Wednesday, March 05, 2008

Physical Attractiveness Bias in Oleanna

I apologize if everyone is through with discussing Oleanna. I hate being the one to admit this and hope that no one find me “shallow” for it. As I have been doing research for the rough draft of my project, I came across this article (click on full PDF to read) and couldn’t help but acknowledge that physical attractiveness bias may have been at least partially affecting my perception of who the victim is in Oleanna. I, like most of the class, strongly sympathized for John, and despite some of Professor Prenkert’s arguments and showing of scenes in the film that can be read in Carol’s favor, I found myself very adamant in my opinion that John was the victim. That is not to say there weren’t good reasons for finding John the victim and as Professor Prenkert mentioned in class today, it was probably the way Mamet intended. I do not want to assume that everyone has the same perceptions on beauty ideals or what those perceptions are, but I must admit I did think Carol was unattractive and wondered had she been attractive if I would have perceived her more as a victim.

As we discussed a little in class today, Mamet’s play is highly interpretive and ambiguous. In class we had mentioned John’s character could act more “pervy” and Carol’s character could act more innocent. I have never seen a live performance of Oleanna, but I wonder if Carol on stage had the same appearance as Carol in the film? I would also like to investigate if Mamet had an idea of what these characters should look like. Although this would not affect our reading of the play, I think it partially persuaded me in John’s favor after seeing the film. Would we as an audience feel differently about who the victim is if Carol was played by Pamela Anderson? Jennifer Aniston? An Olsen twin?

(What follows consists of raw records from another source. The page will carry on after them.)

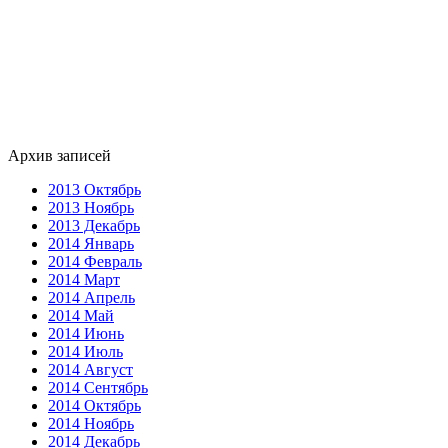
Архив записей
2013 Октябрь
2013 Ноябрь
2013 Декабрь
2014 Январь
2014 Февраль
2014 Март
2014 Апрель
2014 Май
2014 Июнь
2014 Июль
2014 Август
2014 Сентябрь
2014 Октябрь
2014 Ноябрь
2014 Декабрь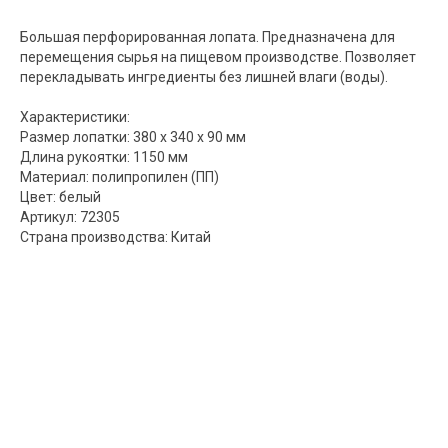
Большая перфорированная лопата. Предназначена для
перемещения сырья на пищевом производстве. Позволяет
перекладывать ингредиенты без лишней влаги (воды).
Характеристики:
Размер лопатки: 380 х 340 х 90 мм
Длина рукоятки: 1150 мм
Материал: полипропилен (ПП)
Цвет: белый
Артикул: 72305
Страна производства: Китай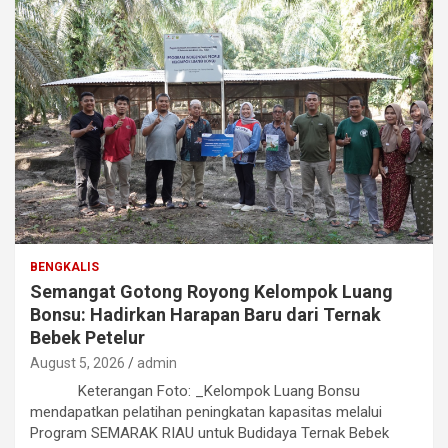
BENGKALIS
Semangat Gotong Royong Kelompok Luang
Bonsu: Hadirkan Harapan Baru dari Ternak
Bebek Petelur
August 5, 2026
admin
Keterangan Foto: _Kelompok Luang Bonsu
mendapatkan pelatihan peningkatan kapasitas melalui
Program SEMARAK RIAU untuk Budidaya Ternak Bebek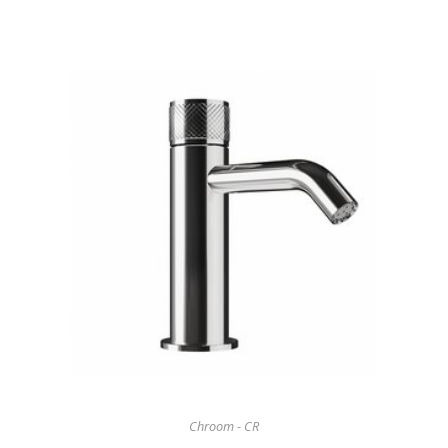
Chroom - CR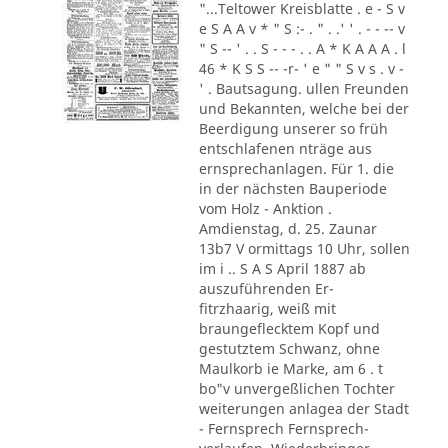
"...Teltower Kreisblatte . e - S v
e S A A v * " S :- . " . .' ' . - - -- v
" S -- ' . . S - - - . . A * K A A A . l
46 * K S S -- -r- ' e " " S v s . v -
' . Bautsagung. ullen Freunden
und Bekannten, welche bei der
Beerdigung unserer so früh
entschlafenen nträge aus
ernsprechanlagen. Für 1. die
in der nächsten Bauperiode
vom Holz - Anktion .
Amdienstag, d. 25. Zaunar
13b7 V ormittags 10 Uhr, sollen
im i .. S A S April 1887 ab
auszuführenden Er-
fitrzhaarig, weiß mit
braungeflecktem Kopf und
gestutztem Schwanz, ohne
Maulkorb ie Marke, am 6 . t
bo"v unvergeßlichen Tochter
weiterungen anlagea der Stadt
- Fernsprech Fernsprech-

I particularly find this issue interesting because we tend to look at aspects of the law to be so objective, but it’s easy to see how something unconscious such as physical attractiveness bias might persuade a jury’s position in a sexual harassment case.

3 Comments:

Blogger songbird said...

I think you make a great point, Steph. I found myself being irritated by everything about Carol. As the movie progressed I found myself being frustrated about everything from the way she stumbled over words, to the way her glasses fell off her nose.
My prejudices remind me of the discrimination law debate we had today in class. Epstein was adament that society was beyond discrimination, and part of me agreed with him, but with pointing out the physical attractiveness discrimination, maybe I, too, am guilty of having prejudice that sway my decision making process. Take for example, if I was interviewing Carol, subconsciously, I may make a decision influenced by the fact that her hair was in her face or that her glasses were not very flattering. I would not intend to make these judgements, but sadly, I could see how they might influence me.
Furthermore, I was just thinking if this case was taken to court, would a jury or a judge be able to escape prejudice and discrimination like this? I wonder what sort of practices and protections there are for court personelle. How do judges avoid discriminating and having prejudice against defendants and plaintiffs?
It's interesting how much phyiscal appearance can be a factor. Wow!

9:07 PM  
Blogger Katie Krengel said...

While working at a defense litigation firm two summers ago, there was a case that came about a 20 something girl who was injured due to a faulty wooden platform. The defense firm knew that they would have to settle in mediation because they "didn't want to put the girl on the stand." They said that because she was very pretty and well spoken, the jury would automatically side with her. So, at least in the insurance defense world of Indianapolis, discrimination based on physical appearance is a recognized part of litigation and the courtroom.

9:30 PM  
Anonymous Marie E. said...

I completely agree with all three of you. It is so simple for people to say they put personal preferences, opinions, and appearances aside but let's be honest here- we are all human and we all pass judgment on one another regardless of what is influencing our opinion (be it someone's hair or religious preference). I was surprised to read that the defense in the Indianapolis case admitted to the subjectivity of a jury's so-called "objective" opinions. Does anyone think there should be some changes made to the court system in order to accommodate these human tendencies?